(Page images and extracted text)
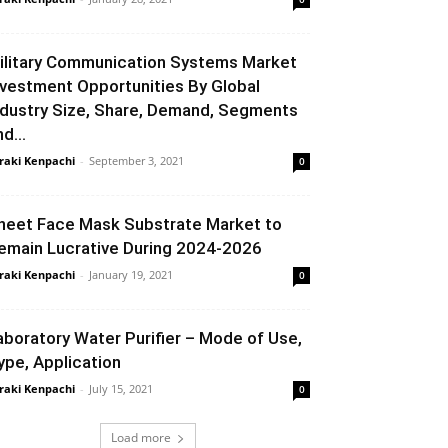
ilitary Communication Systems Market
nvestment Opportunities By Global
ndustry Size, Share, Demand, Segments
d...
raki Kenpachi
-
September 3, 2021
0
heet Face Mask Substrate Market to
emain Lucrative During 2024-2026
raki Kenpachi
-
January 19, 2021
0
aboratory Water Purifier – Mode of Use,
ype, Application
raki Kenpachi
-
July 15, 2021
0
Load more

▶ [What the task requires] Give the entries again, exactly and in full, with no image included.

▶ [Final answer]
ilitary Communication Systems Market
nvestment Opportunities By Global
ndustry Size, Share, Demand, Segments
d...
raki Kenpachi
-
September 3, 2021
0
heet Face Mask Substrate Market to
emain Lucrative During 2024-2026
raki Kenpachi
-
January 19, 2021
0
aboratory Water Purifier – Mode of Use,
ype, Application
raki Kenpachi
-
July 15, 2021
0
Load more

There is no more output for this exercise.